» **WHAT IS REQUIRED**: Retype the following records exactly and exclude the pictures.

Saved data entries:

———

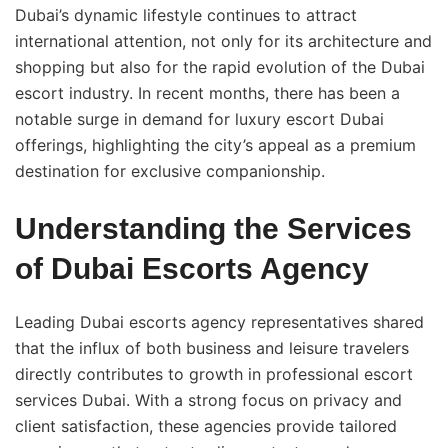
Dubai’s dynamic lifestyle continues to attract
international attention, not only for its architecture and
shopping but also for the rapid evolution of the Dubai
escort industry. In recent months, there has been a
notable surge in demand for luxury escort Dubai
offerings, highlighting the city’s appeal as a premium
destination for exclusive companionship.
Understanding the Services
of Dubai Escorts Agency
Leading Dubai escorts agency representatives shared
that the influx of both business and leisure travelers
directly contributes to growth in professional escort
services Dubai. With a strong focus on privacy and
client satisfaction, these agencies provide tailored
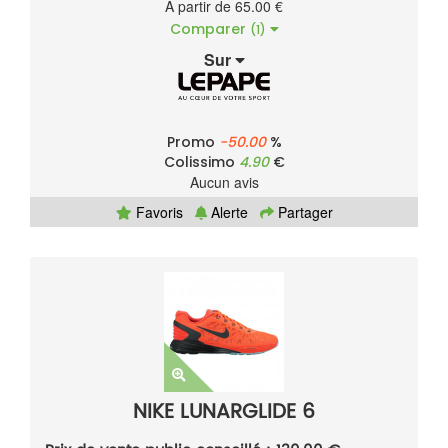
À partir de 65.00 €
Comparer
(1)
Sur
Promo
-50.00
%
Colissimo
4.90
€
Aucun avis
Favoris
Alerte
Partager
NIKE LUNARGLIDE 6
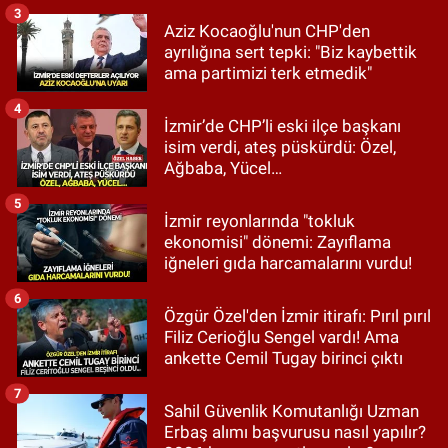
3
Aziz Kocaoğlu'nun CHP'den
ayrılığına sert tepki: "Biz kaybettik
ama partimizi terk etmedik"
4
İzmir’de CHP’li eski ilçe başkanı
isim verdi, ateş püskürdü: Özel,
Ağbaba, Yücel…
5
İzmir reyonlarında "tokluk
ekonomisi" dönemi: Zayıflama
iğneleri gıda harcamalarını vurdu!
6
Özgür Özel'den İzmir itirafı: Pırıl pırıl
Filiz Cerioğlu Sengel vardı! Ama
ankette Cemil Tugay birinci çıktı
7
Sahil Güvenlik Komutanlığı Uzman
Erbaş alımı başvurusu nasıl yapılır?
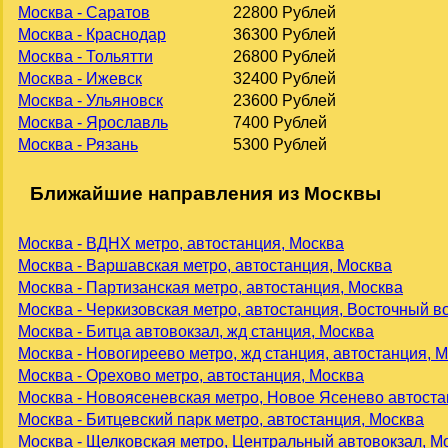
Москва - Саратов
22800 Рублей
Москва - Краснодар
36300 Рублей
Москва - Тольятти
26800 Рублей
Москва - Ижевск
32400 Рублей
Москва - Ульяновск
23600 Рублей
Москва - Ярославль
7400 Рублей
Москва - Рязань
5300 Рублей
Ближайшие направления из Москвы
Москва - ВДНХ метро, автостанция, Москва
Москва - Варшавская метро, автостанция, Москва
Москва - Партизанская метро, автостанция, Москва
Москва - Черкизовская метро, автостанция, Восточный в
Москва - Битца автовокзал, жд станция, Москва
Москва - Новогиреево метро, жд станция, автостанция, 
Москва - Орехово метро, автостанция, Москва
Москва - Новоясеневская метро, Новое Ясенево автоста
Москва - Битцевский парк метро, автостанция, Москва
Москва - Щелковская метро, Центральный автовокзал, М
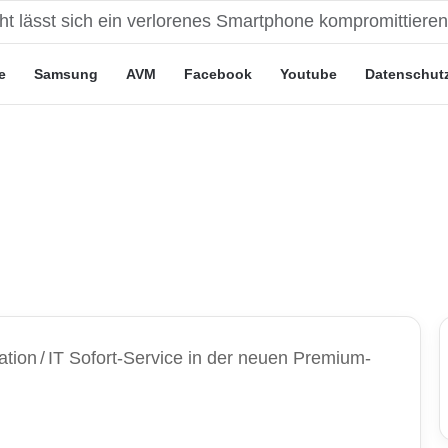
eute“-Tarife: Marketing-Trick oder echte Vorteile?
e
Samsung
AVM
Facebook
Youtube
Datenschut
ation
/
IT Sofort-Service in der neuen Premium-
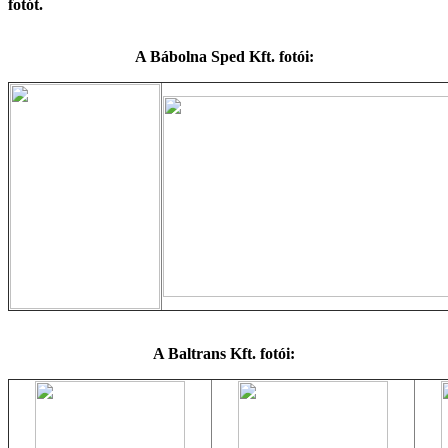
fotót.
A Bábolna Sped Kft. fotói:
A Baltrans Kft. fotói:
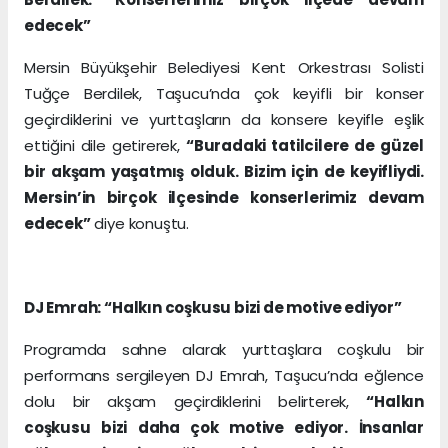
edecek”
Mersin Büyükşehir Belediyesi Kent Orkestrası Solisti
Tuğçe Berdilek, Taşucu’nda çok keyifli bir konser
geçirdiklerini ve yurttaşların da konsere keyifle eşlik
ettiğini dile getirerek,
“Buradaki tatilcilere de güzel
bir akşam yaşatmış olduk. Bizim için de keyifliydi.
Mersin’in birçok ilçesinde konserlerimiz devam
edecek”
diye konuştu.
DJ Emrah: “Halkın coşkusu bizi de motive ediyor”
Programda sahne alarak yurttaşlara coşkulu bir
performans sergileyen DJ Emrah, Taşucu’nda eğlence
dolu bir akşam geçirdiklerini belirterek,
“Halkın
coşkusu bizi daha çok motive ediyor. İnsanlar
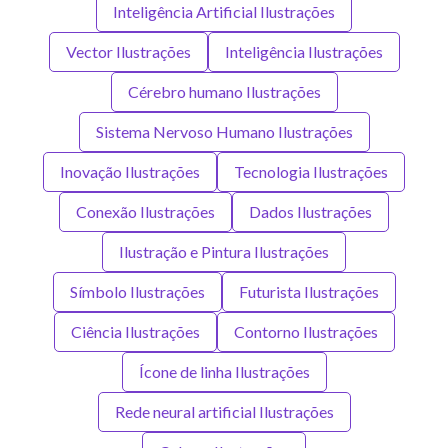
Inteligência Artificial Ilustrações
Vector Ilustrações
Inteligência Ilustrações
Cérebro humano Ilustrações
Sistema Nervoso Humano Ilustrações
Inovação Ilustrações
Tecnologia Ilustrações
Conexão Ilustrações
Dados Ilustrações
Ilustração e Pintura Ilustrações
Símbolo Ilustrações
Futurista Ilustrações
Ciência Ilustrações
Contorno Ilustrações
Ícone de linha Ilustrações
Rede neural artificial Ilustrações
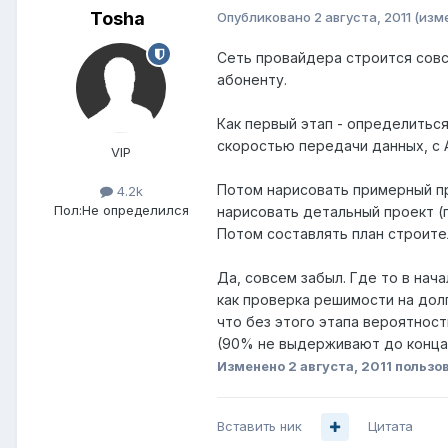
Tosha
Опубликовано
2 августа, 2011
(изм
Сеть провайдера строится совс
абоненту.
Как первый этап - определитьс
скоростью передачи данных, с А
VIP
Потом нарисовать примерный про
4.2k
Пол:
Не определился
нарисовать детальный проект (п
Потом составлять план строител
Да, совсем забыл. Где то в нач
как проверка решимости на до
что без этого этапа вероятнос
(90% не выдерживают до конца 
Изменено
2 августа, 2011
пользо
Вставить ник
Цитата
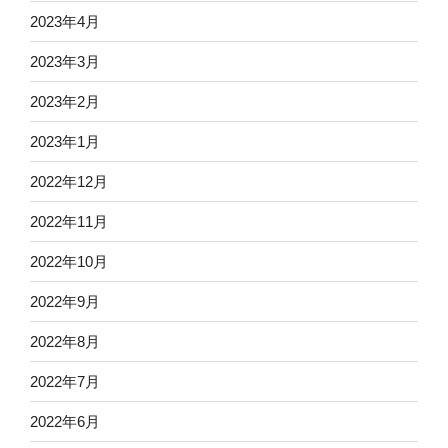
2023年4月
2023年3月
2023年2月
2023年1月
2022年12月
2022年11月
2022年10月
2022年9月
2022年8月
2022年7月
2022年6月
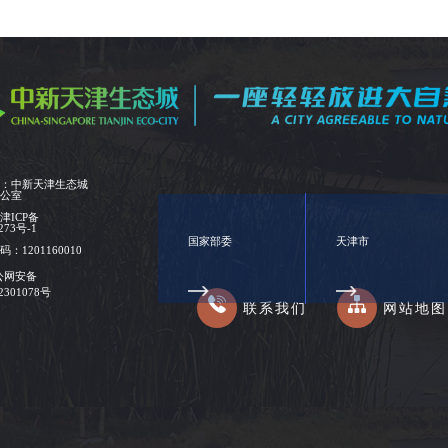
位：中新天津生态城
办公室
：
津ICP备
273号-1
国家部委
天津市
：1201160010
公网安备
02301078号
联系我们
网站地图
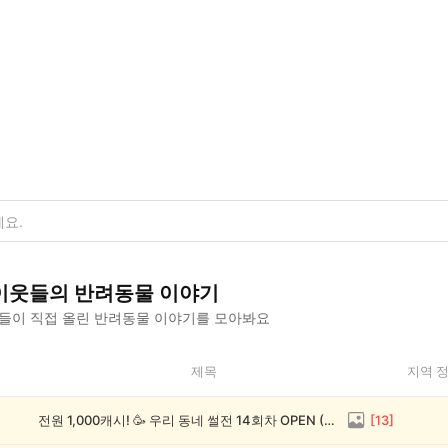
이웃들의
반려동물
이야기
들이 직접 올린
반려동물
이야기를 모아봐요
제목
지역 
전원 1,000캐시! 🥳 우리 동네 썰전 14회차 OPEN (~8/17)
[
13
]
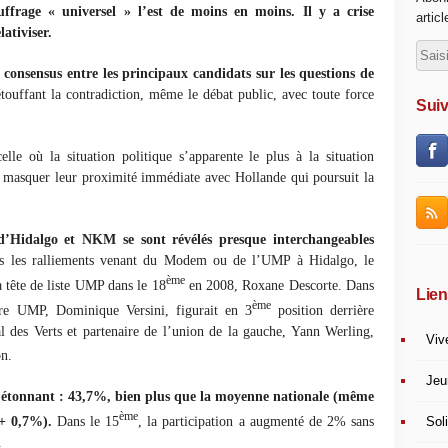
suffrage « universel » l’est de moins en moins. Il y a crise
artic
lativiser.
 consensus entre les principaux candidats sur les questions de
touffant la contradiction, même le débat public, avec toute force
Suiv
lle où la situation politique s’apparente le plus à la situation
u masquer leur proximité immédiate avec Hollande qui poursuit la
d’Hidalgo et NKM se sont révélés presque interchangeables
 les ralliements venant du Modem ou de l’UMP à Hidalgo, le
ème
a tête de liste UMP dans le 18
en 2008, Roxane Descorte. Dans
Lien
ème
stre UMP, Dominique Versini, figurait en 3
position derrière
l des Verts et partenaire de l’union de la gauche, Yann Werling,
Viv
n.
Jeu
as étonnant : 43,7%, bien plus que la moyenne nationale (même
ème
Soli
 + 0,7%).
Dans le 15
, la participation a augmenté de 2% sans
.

———

» **TASK ANSWER**:
Dubai’s dynamic lifestyle continues to attract
international attention, not only for its architecture and
shopping but also for the rapid evolution of the Dubai
escort industry. In recent months, there has been a
notable surge in demand for luxury escort Dubai
offerings, highlighting the city’s appeal as a premium
destination for exclusive companionship.
Understanding the Services
of Dubai Escorts Agency
Leading Dubai escorts agency representatives shared
that the influx of both business and leisure travelers
directly contributes to growth in professional escort
services Dubai. With a strong focus on privacy and
client satisfaction, these agencies provide tailored
À partir de 65.00 €
Comparer
(1)
Sur
Promo
-50.00
%
Colissimo
4.90
€
Aucun avis
Favoris
Alerte
Partager
NIKE LUNARGLIDE 6
3
Aziz Kocaoğlu'nun CHP'den
ayrılığına sert tepki: "Biz kaybettik
ama partimizi terk etmedik"
4
İzmir’de CHP’li eski ilçe başkanı
isim verdi, ateş püskürdü: Özel,
Ağbaba, Yücel…
5
İzmir reyonlarında "tokluk
ekonomisi" dönemi: Zayıflama
iğneleri gıda harcamalarını vurdu!
6
Özgür Özel'den İzmir itirafı: Pırıl pırıl
Filiz Cerioğlu Sengel vardı! Ama
ankette Cemil Tugay birinci çıktı
7
Sahil Güvenlik Komutanlığı Uzman
Erbaş alımı başvurusu nasıl yapılır?
Москва - Саратов
22800 Рублей
Москва - Краснодар
36300 Рублей
Москва - Тольятти
26800 Рублей
Москва - Ижевск
32400 Рублей
Москва - Ульяновск
23600 Рублей
Москва - Ярославль
7400 Рублей
Москва - Рязань
5300 Рублей
Ближайшие направления из Москвы
Москва - ВДНХ метро, автостанция, Москва
Москва - Варшавская метро, автостанция, Москва
Москва - Партизанская метро, автостанция, Москва
Москва - Черкизовская метро, автостанция, Восточный в
Москва - Битца автовокзал, жд станция, Москва
Москва - Новогиреево метро, жд станция, автостанция, 
Москва - Орехово метро, автостанция, Москва
Москва - Новоясеневская метро, Новое Ясенево автоста
Москва - Битцевский парк метро, автостанция, Москва
Москва - Щелковская метро, Центральный автовокзал, М
eute“-Tarife: Marketing-Trick oder echte Vorteile?
e
Samsung
AVM
Facebook
Youtube
Datenschut
ation
/
IT Sofort-Service in der neuen Premium-
fotót.
A Bábolna Sped Kft. fotói:
A Baltrans Kft. fotói:
edecek”
Mersin Büyükşehir Belediyesi Kent Orkestrası Solisti
Tuğçe Berdilek, Taşucu’nda çok keyifli bir konser
geçirdiklerini ve yurttaşların da konsere keyifle eşlik
ettiğini dile getirerek,
“Buradaki tatilcilere de güzel
bir akşam yaşatmış olduk. Bizim için de keyifliydi.
Mersin’in birçok ilçesinde konserlerimiz devam
edecek”
diye konuştu.
DJ Emrah: “Halkın coşkusu bizi de motive ediyor”
Programda sahne alarak yurttaşlara coşkulu bir
performans sergileyen DJ Emrah, Taşucu’nda eğlence
dolu bir akşam geçirdiklerini belirterek,
“Halkın
coşkusu bizi daha çok motive ediyor. İnsanlar
Inteligência Artificial Ilustrações
Vector Ilustrações
Inteligência Ilustrações
Cérebro humano Ilustrações
Sistema Nervoso Humano Ilustrações
Inovação Ilustrações
Tecnologia Ilustrações
Conexão Ilustrações
Dados Ilustrações
Ilustração e Pintura Ilustrações
Símbolo Ilustrações
Futurista Ilustrações
Ciência Ilustrações
Contorno Ilustrações
Ícone de linha Ilustrações
Rede neural artificial Ilustrações
Tosha
Опубликовано
2 августа, 2011
(изм
Сеть провайдера строится совс
абоненту.
Как первый этап - определитьс
скоростью передачи данных, с А
VIP
Потом нарисовать примерный про
4.2k
Пол:
Не определился
нарисовать детальный проект (п
Потом составлять план строител
Да, совсем забыл. Где то в нач
как проверка решимости на до
что без этого этапа вероятнос
(90% не выдерживают до конца 
Изменено
2 августа, 2011
пользо
Вставить ник
Цитата
2023年4月
2023年3月
2023年2月
2023年1月
2022年12月
2022年11月
2022年10月
2022年9月
2022年8月
2022年7月
2022年6月
位：中新天津生态城
办公室
：
津ICP备
273号-1
国家部委
天津市
：1201160010
公网安备
02301078号
联系我们
网站地图
이웃들의
반려동물
이야기
들이 직접 올린
반려동물
이야기를 모아봐요
제목
지역 
전원 1,000캐시! 🥳 우리 동네 썰전 14회차 OPEN (~8/17)
[
13
]
suffrage « universel » l’est de moins en moins. Il y a crise
artic
lativiser.
 consensus entre les principaux candidats sur les questions de
touffant la contradiction, même le débat public, avec toute force
Suiv
lle où la situation politique s’apparente le plus à la situation
u masquer leur proximité immédiate avec Hollande qui poursuit la
d’Hidalgo et NKM se sont révélés presque interchangeables
 les ralliements venant du Modem ou de l’UMP à Hidalgo, le
ème
a tête de liste UMP dans le 18
en 2008, Roxane Descorte. Dans
Lien
ème
stre UMP, Dominique Versini, figurait en 3
position derrière
l des Verts et partenaire de l’union de la gauche, Yann Werling,
Viv
n.
Jeu
as étonnant : 43,7%, bien plus que la moyenne nationale (même
ème
Soli
 + 0,7%).
Dans le 15
, la participation a augmenté de 2% sans
.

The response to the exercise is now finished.